*PROVIDED MATERIAL*
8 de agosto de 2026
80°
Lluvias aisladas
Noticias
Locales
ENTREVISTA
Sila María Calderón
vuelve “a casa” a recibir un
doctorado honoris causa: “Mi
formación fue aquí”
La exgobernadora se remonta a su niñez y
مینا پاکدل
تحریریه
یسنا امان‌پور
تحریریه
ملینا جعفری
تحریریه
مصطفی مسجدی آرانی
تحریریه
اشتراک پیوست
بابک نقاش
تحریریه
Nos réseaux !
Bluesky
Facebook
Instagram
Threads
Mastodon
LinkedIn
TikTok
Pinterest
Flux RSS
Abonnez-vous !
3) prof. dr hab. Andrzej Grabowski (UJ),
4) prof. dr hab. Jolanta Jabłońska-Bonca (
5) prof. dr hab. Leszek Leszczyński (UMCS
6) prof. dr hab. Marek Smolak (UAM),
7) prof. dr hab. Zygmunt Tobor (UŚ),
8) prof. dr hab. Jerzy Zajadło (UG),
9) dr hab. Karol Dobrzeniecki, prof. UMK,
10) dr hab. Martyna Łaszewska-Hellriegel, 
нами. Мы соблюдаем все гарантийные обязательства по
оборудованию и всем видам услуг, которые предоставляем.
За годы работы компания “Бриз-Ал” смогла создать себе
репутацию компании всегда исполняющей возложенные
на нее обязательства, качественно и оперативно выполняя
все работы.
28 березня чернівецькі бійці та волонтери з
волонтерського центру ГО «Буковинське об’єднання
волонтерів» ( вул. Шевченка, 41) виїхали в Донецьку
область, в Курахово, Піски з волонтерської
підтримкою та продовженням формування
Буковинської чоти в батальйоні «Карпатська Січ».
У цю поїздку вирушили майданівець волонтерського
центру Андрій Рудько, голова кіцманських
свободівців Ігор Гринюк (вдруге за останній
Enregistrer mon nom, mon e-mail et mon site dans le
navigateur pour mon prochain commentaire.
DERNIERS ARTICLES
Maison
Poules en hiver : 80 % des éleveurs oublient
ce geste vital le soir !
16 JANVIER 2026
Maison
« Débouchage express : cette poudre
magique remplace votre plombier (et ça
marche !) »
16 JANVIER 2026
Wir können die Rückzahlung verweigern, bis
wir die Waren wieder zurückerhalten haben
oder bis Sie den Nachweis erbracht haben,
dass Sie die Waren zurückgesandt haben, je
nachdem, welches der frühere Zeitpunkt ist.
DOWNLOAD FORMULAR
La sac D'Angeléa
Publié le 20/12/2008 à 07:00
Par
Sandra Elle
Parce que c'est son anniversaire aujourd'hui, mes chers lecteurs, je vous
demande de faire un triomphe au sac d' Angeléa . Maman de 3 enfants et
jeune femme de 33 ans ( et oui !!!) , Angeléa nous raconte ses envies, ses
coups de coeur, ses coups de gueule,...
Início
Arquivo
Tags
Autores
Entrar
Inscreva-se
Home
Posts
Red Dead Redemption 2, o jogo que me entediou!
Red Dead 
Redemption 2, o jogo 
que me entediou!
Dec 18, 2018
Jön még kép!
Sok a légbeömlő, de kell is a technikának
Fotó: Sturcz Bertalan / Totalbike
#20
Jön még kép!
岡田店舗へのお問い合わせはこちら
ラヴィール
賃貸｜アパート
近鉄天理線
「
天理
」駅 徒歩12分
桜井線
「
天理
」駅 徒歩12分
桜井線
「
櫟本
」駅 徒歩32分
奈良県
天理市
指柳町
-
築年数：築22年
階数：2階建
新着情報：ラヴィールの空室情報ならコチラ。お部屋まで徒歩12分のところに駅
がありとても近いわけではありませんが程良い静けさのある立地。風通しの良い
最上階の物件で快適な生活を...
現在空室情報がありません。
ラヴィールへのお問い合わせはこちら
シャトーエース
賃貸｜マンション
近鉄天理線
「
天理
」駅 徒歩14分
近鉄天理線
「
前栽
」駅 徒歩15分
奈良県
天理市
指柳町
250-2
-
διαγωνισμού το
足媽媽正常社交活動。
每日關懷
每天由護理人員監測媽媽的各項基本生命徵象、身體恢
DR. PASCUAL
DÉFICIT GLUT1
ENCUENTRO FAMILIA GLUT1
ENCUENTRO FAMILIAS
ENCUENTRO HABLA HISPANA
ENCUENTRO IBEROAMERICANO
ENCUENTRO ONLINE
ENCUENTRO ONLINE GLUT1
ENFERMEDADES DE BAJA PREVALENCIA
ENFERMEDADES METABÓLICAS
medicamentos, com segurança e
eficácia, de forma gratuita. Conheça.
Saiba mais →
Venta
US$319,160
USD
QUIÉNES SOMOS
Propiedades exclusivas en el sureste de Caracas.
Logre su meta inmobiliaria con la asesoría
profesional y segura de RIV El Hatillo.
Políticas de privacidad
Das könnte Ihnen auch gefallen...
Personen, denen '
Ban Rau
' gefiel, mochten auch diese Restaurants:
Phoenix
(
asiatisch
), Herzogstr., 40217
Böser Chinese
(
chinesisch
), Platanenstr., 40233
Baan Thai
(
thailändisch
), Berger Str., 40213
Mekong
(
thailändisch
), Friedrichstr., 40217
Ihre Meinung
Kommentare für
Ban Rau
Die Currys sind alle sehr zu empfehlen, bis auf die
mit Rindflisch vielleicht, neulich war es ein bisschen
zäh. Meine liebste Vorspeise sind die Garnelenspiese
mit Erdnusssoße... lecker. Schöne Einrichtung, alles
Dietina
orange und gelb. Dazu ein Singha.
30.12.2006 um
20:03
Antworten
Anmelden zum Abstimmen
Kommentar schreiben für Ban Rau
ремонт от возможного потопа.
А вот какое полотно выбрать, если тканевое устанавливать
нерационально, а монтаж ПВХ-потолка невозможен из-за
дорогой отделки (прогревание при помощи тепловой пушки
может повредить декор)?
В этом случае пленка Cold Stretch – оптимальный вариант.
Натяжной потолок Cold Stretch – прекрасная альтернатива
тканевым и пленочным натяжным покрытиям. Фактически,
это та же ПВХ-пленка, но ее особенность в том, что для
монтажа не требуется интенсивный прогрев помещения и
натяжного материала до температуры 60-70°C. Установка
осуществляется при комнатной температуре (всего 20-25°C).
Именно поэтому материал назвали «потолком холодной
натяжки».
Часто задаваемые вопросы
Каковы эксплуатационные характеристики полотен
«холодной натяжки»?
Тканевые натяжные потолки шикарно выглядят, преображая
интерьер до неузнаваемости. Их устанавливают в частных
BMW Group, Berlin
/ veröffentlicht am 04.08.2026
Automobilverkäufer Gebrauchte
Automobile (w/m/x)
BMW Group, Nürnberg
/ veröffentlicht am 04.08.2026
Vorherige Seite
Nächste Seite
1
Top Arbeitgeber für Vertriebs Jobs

*TASK OBJECTIVE*
The records above are to be output in full and without error.

*REPLY TO THE EXERCISE*
8 de agosto de 2026
80°
Lluvias aisladas
Noticias
Locales
ENTREVISTA
Sila María Calderón
vuelve “a casa” a recibir un
doctorado honoris causa: “Mi
formación fue aquí”
La exgobernadora se remonta a su niñez y
مینا پاکدل
تحریریه
یسنا امان‌پور
تحریریه
ملینا جعفری
تحریریه
مصطفی مسجدی آرانی
تحریریه
اشتراک پیوست
بابک نقاش
تحریریه
Nos réseaux !
Bluesky
Facebook
Instagram
Threads
Mastodon
LinkedIn
TikTok
Pinterest
Flux RSS
Abonnez-vous !
3) prof. dr hab. Andrzej Grabowski (UJ),
4) prof. dr hab. Jolanta Jabłońska-Bonca (
5) prof. dr hab. Leszek Leszczyński (UMCS
6) prof. dr hab. Marek Smolak (UAM),
7) prof. dr hab. Zygmunt Tobor (UŚ),
8) prof. dr hab. Jerzy Zajadło (UG),
9) dr hab. Karol Dobrzeniecki, prof. UMK,
10) dr hab. Martyna Łaszewska-Hellriegel, 
нами. Мы соблюдаем все гарантийные обязательства по
оборудованию и всем видам услуг, которые предоставляем.
За годы работы компания “Бриз-Ал” смогла создать себе
репутацию компании всегда исполняющей возложенные
на нее обязательства, качественно и оперативно выполняя
все работы.
28 березня чернівецькі бійці та волонтери з
волонтерського центру ГО «Буковинське об’єднання
волонтерів» ( вул. Шевченка, 41) виїхали в Донецьку
область, в Курахово, Піски з волонтерської
підтримкою та продовженням формування
Буковинської чоти в батальйоні «Карпатська Січ».
У цю поїздку вирушили майданівець волонтерського
центру Андрій Рудько, голова кіцманських
свободівців Ігор Гринюк (вдруге за останній
Enregistrer mon nom, mon e-mail et mon site dans le
navigateur pour mon prochain commentaire.
DERNIERS ARTICLES
Maison
Poules en hiver : 80 % des éleveurs oublient
ce geste vital le soir !
16 JANVIER 2026
Maison
« Débouchage express : cette poudre
magique remplace votre plombier (et ça
marche !) »
16 JANVIER 2026
Wir können die Rückzahlung verweigern, bis
wir die Waren wieder zurückerhalten haben
oder bis Sie den Nachweis erbracht haben,
dass Sie die Waren zurückgesandt haben, je
nachdem, welches der frühere Zeitpunkt ist.
DOWNLOAD FORMULAR
La sac D'Angeléa
Publié le 20/12/2008 à 07:00
Par
Sandra Elle
Parce que c'est son anniversaire aujourd'hui, mes chers lecteurs, je vous
demande de faire un triomphe au sac d' Angeléa . Maman de 3 enfants et
jeune femme de 33 ans ( et oui !!!) , Angeléa nous raconte ses envies, ses
coups de coeur, ses coups de gueule,...
Início
Arquivo
Tags
Autores
Entrar
Inscreva-se
Home
Posts
Red Dead Redemption 2, o jogo que me entediou!
Red Dead 
Redemption 2, o jogo 
que me entediou!
Dec 18, 2018
Jön még kép!
Sok a légbeömlő, de kell is a technikának
Fotó: Sturcz Bertalan / Totalbike
#20
Jön még kép!
岡田店舗へのお問い合わせはこちら
ラヴィール
賃貸｜アパート
近鉄天理線
「
天理
」駅 徒歩12分
桜井線
「
天理
」駅 徒歩12分
桜井線
「
櫟本
」駅 徒歩32分
奈良県
天理市
指柳町
-
築年数：築22年
階数：2階建
新着情報：ラヴィールの空室情報ならコチラ。お部屋まで徒歩12分のところに駅
がありとても近いわけではありませんが程良い静けさのある立地。風通しの良い
最上階の物件で快適な生活を...
現在空室情報がありません。
ラヴィールへのお問い合わせはこちら
シャトーエース
賃貸｜マンション
近鉄天理線
「
天理
」駅 徒歩14分
近鉄天理線
「
前栽
」駅 徒歩15分
奈良県
天理市
指柳町
250-2
-
διαγωνισμού το
足媽媽正常社交活動。
每日關懷
每天由護理人員監測媽媽的各項基本生命徵象、身體恢
DR. PASCUAL
DÉFICIT GLUT1
ENCUENTRO FAMILIA GLUT1
ENCUENTRO FAMILIAS
ENCUENTRO HABLA HISPANA
ENCUENTRO IBEROAMERICANO
ENCUENTRO ONLINE
ENCUENTRO ONLINE GLUT1
ENFERMEDADES DE BAJA PREVALENCIA
ENFERMEDADES METABÓLICAS
medicamentos, com segurança e
eficácia, de forma gratuita. Conheça.
Saiba mais →
Venta
US$319,160
USD
QUIÉNES SOMOS
Propiedades exclusivas en el sureste de Caracas.
Logre su meta inmobiliaria con la asesoría
profesional y segura de RIV El Hatillo.
Políticas de privacidad
Das könnte Ihnen auch gefallen...
Personen, denen '
Ban Rau
' gefiel, mochten auch diese Restaurants:
Phoenix
(
asiatisch
), Herzogstr., 40217
Böser Chinese
(
chinesisch
), Platanenstr., 40233
Baan Thai
(
thailändisch
), Berger Str., 40213
Mekong
(
thailändisch
), Friedrichstr., 40217
Ihre Meinung
Kommentare für
Ban Rau
Die Currys sind alle sehr zu empfehlen, bis auf die
mit Rindflisch vielleicht, neulich war es ein bisschen
zäh. Meine liebste Vorspeise sind die Garnelenspiese
mit Erdnusssoße... lecker. Schöne Einrichtung, alles
Dietina
orange und gelb. Dazu ein Singha.
30.12.2006 um
20:03
Antworten
Anmelden zum Abstimmen
Kommentar schreiben für Ban Rau
ремонт от возможного потопа.
А вот какое полотно выбрать, если тканевое устанавливать
нерационально, а монтаж ПВХ-потолка невозможен из-за
дорогой отделки (прогревание при помощи тепловой пушки
может повредить декор)?
В этом случае пленка Cold Stretch – оптимальный вариант.
Натяжной потолок Cold Stretch – прекрасная альтернатива
тканевым и пленочным натяжным покрытиям. Фактически,
это та же ПВХ-пленка, но ее особенность в том, что для
монтажа не требуется интенсивный прогрев помещения и
натяжного материала до температуры 60-70°C. Установка
осуществляется при комнатной температуре (всего 20-25°C).
Именно поэтому материал назвали «потолком холодной
натяжки».
Часто задаваемые вопросы
Каковы эксплуатационные характеристики полотен
«холодной натяжки»?
Тканевые натяжные потолки шикарно выглядят, преображая
интерьер до неузнаваемости. Их устанавливают в частных
BMW Group, Berlin
/ veröffentlicht am 04.08.2026
Automobilverkäufer Gebrauchte
Automobile (w/m/x)
BMW Group, Nürnberg
/ veröffentlicht am 04.08.2026
Vorherige Seite
Nächste Seite
1
Top Arbeitgeber für Vertriebs Jobs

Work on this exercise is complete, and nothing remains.